-- Problem details --
Search the data for the string "Information" and extract every line where it appears.

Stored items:
--------------------

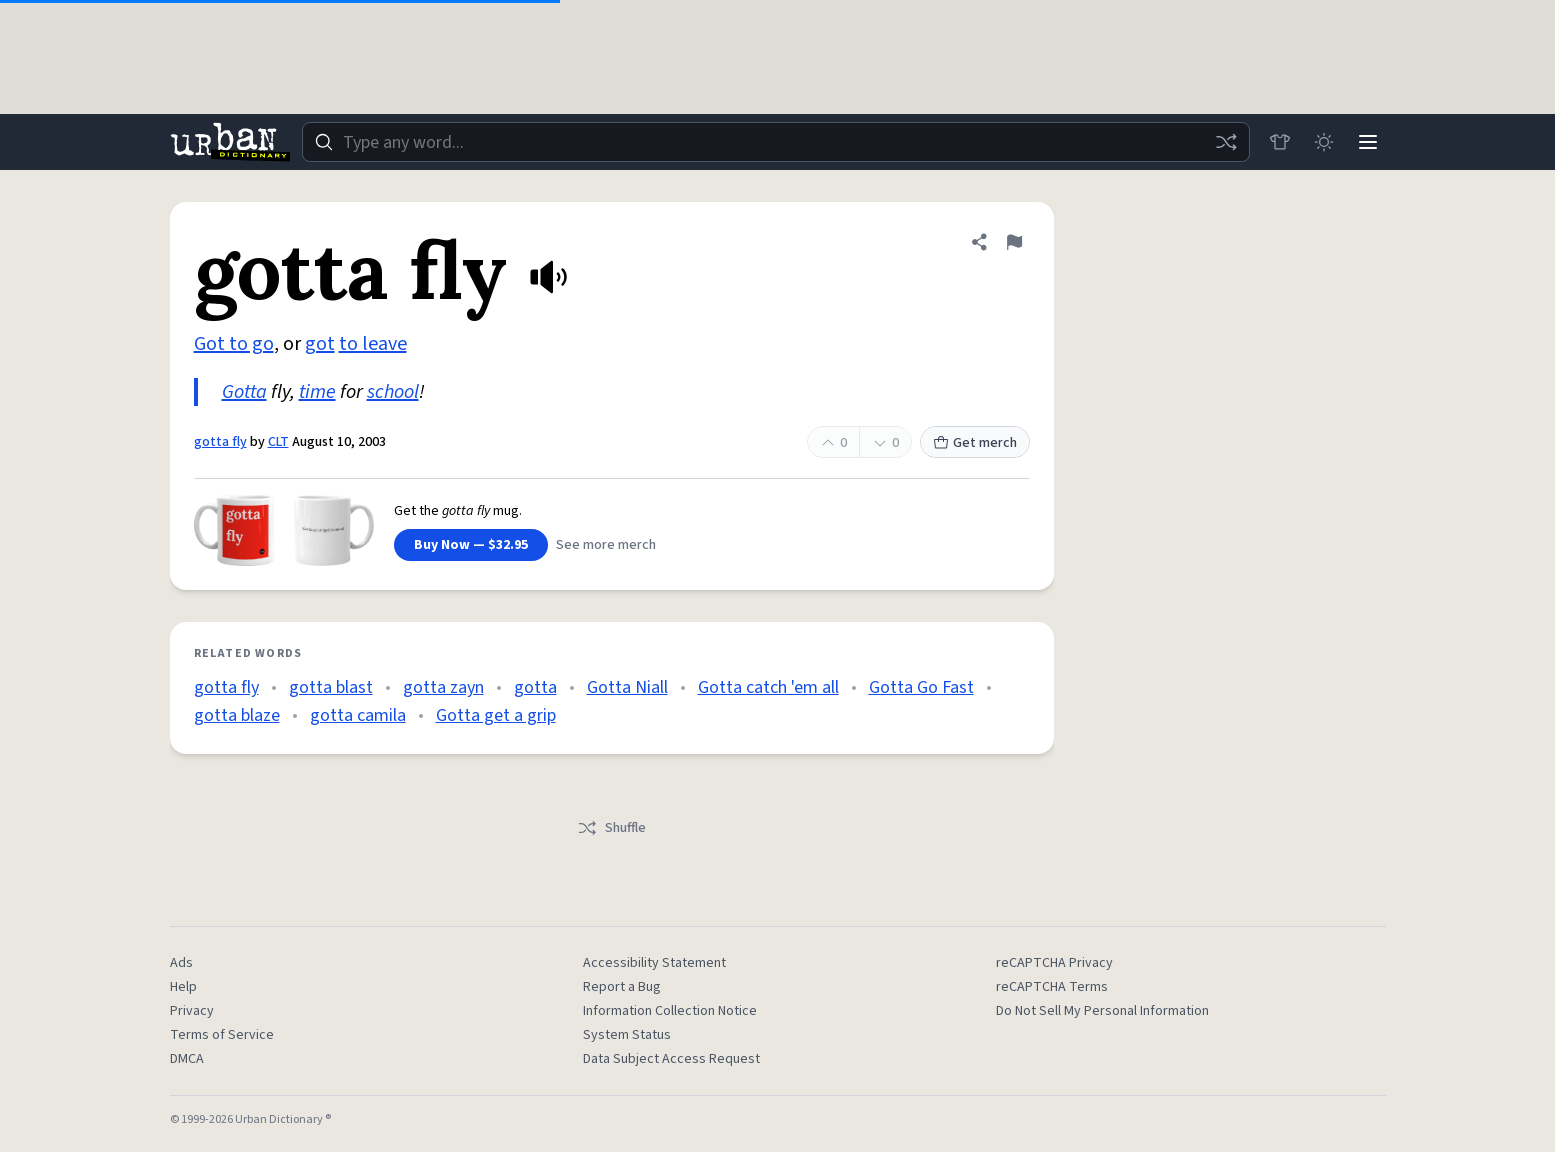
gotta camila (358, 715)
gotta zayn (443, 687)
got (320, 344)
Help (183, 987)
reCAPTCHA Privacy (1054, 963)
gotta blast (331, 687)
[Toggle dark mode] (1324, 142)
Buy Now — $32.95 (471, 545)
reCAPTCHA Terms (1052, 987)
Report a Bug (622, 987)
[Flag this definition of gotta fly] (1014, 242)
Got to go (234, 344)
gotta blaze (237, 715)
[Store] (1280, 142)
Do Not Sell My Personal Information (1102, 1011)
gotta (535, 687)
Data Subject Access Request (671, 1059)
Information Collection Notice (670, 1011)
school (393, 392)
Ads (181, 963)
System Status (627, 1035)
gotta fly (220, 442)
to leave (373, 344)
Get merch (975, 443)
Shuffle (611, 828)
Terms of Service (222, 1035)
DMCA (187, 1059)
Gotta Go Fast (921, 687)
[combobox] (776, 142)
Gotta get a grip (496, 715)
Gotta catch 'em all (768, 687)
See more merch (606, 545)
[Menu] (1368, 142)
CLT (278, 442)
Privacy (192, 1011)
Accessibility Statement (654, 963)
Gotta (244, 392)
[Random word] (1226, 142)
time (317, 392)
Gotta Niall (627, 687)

--------------------

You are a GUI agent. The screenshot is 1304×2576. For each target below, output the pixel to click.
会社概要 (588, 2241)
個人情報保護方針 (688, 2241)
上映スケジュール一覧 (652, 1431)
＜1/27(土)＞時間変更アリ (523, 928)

--------------------

-- Solution for this exercise --
Do Not Sell My Personal Information (1102, 1011)
Information Collection Notice (670, 1011)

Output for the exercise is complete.